Here's how to build a metrics framework that respects the difference between research and engineering while giving leadership the visibility they need.

Activity patterns showing different coding rhythms for research vs engineering work.
The Fundamental Problem: Two Modes of Work
AI/ML organizations have two fundamentally different work modes:
Research/Exploration Mode
- Goal: Discover something new — a better model, a novel approach, a performance breakthrough
- Success rate: Low by design. Most experiments fail. That's the point.
- Output: Knowledge, publications, prototypes, proof-of-concepts
- Work pattern: Nonlinear. Long periods of reading, thinking, and experimenting, punctuated by breakthroughs
- Code characteristics: Experimental, often in notebooks, frequently discarded
Production/Engineering Mode
- Goal: Build reliable, scalable systems that deliver AI/ML capabilities to users
- Success rate: High expected. Deployments should work. Pipelines should be reliable.
- Output: Production models, APIs, data pipelines, monitoring systems
- Work pattern: More predictable. Sprint-based or Kanban-style flow
- Code characteristics: Production-quality, tested, documented, maintained
The problem isn't that these modes exist — it's that they're invisible to traditional metrics. A researcher who spent three weeks exploring a dead-end approach before finding a breakthrough looks unproductive in any standard framework. An ML engineer who deploys daily looks efficient, but their models might be mediocre.
Why Standard Metrics Mislead in AI/ML
Deployment Frequency
Standard interpretation: higher is better. Ship more often, get faster feedback.
AI/ML reality: Research doesn't "deploy" in the traditional sense. An ML researcher might push experimental code to a branch, run training jobs, analyze results, and iterate — none of which produces a "deployment." Meanwhile, the ML engineering team might deploy model updates and pipeline changes frequently.
Comparing deployment frequency between these two groups is meaningless.
Lead Time for Changes
Standard interpretation: shorter is better. Reduce the time from idea to production.
AI/ML reality: The "lead time" for a research insight might be months. The researcher reads papers, formulates hypotheses, designs experiments, runs them, analyzes results, and eventually produces a finding that can be productionized. Measuring this as lead time creates absurd numbers.
Lines of Code / Commit Frequency
Standard interpretation: proxy for activity and productivity.
AI/ML reality: A researcher might spend a week reading papers and thinking, then write 50 lines of code that represent a breakthrough. An ML engineer might write 2,000 lines of pipeline code that's necessary but routine. Activity-based metrics wildly misrepresent the value of research work.
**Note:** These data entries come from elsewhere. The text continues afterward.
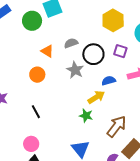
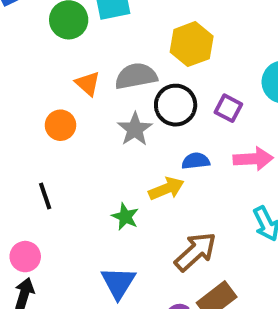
yellow hexagon: (113, 20) -> (192, 44), moved
gray semicircle: (71, 43) -> (136, 76), size x1.5
green star: (86, 116) -> (125, 217), moved

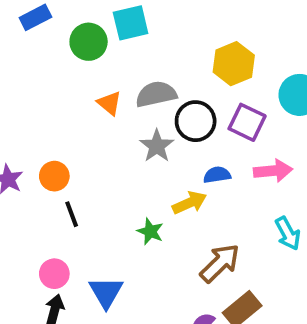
yellow hexagon: (192, 44) -> (234, 64), moved
purple square: (228, 108) -> (247, 122), size x1.4
orange circle: (60, 125) -> (54, 176), moved
blue triangle: (118, 283) -> (106, 292), moved

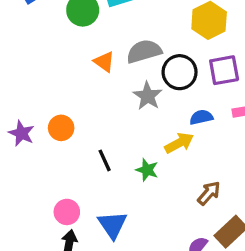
purple square: (247, 122) -> (224, 70), turned -32
black line: (72, 214) -> (105, 160), moved
brown arrow: (220, 263) -> (209, 193), size x0.7

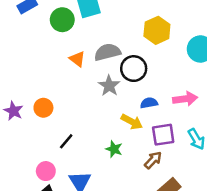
purple square: (224, 70) -> (163, 135), moved
yellow arrow: (179, 143) -> (132, 122), turned 55
black line: (105, 160) -> (66, 141), moved, turned 63
green star: (147, 170) -> (114, 149), moved

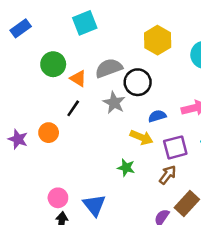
green circle: (62, 20) -> (53, 64), moved
black line: (66, 141) -> (73, 108), moved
A Better Metrics Framework for AI/ML Teams
Separate the Streams
The first step is explicitly categorizing work as research or engineering:
By repository: Research code typically lives in different repositories (or at least different branches/directories) than production code. PanDev Metrics tracks activity by repository, making this separation automatic.
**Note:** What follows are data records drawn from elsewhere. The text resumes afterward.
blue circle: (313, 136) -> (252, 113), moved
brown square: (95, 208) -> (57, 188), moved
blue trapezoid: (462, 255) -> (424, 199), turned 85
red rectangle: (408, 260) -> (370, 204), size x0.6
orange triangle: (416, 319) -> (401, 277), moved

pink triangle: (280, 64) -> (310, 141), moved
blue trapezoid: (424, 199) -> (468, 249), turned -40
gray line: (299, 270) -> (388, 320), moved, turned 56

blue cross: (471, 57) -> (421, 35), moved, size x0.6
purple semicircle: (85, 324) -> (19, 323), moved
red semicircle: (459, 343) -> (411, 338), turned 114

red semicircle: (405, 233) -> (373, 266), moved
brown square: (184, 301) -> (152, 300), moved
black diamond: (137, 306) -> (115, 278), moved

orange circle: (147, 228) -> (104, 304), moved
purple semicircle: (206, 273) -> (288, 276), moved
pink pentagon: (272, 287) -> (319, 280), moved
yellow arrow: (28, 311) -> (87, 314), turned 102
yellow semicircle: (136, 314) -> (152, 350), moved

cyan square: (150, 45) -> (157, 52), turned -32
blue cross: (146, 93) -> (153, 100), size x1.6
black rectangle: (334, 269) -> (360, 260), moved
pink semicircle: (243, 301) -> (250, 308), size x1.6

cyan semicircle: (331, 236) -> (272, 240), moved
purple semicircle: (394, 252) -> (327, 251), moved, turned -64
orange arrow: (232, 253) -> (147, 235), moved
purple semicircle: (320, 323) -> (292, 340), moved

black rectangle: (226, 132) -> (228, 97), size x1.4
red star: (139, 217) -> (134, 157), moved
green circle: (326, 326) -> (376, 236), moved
By project: In Jira or ClickUp, maintain separate projects or labels for research and engineering work. PanDev Metrics integrates with both, allowing you to correlate activity with work type.
By team: If your organization has distinct research and engineering teams, team-level metrics naturally provide this separation.
Research Metrics
For research/exploration work, track these metrics:
Experiment Velocity: How many experiments is the research team running? This is the research equivalent of deployment frequency — it measures how quickly the team is generating and testing hypotheses.
Track this through:
- Git activity on research repositories (commits, branches created)
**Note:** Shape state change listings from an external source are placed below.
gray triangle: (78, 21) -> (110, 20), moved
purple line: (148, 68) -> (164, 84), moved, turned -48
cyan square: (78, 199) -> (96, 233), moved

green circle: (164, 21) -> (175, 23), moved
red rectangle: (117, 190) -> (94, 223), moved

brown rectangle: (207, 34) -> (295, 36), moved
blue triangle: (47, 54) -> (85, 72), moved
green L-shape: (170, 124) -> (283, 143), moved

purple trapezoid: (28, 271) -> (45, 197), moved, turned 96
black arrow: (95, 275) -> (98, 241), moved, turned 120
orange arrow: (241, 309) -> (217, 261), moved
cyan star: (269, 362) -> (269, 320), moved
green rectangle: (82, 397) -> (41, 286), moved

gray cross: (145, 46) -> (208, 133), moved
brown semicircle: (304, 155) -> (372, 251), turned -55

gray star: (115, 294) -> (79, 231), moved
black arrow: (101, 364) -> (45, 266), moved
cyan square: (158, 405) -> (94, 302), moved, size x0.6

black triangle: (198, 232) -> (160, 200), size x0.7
- IDE Activity Time on research projects (captured by PanDev Metrics' heartbeat tracking)
- Training job submissions (if integrated with your ML platform)
Higher experiment velocity is generally better — it means the team is moving quickly through the hypothesis-test-learn cycle.
Research-to-Production Conversion Rate: What percentage of research projects eventually produce something that's deployed to production? This isn't about individual experiments (most should fail), but about research initiatives or themes.
Track this quarterly:
- Number of research initiatives active
- Number that produced production-deployable results
- Time from research finding to production deployment
A healthy conversion rate varies by organization, but tracking the trend matters more than the absolute number.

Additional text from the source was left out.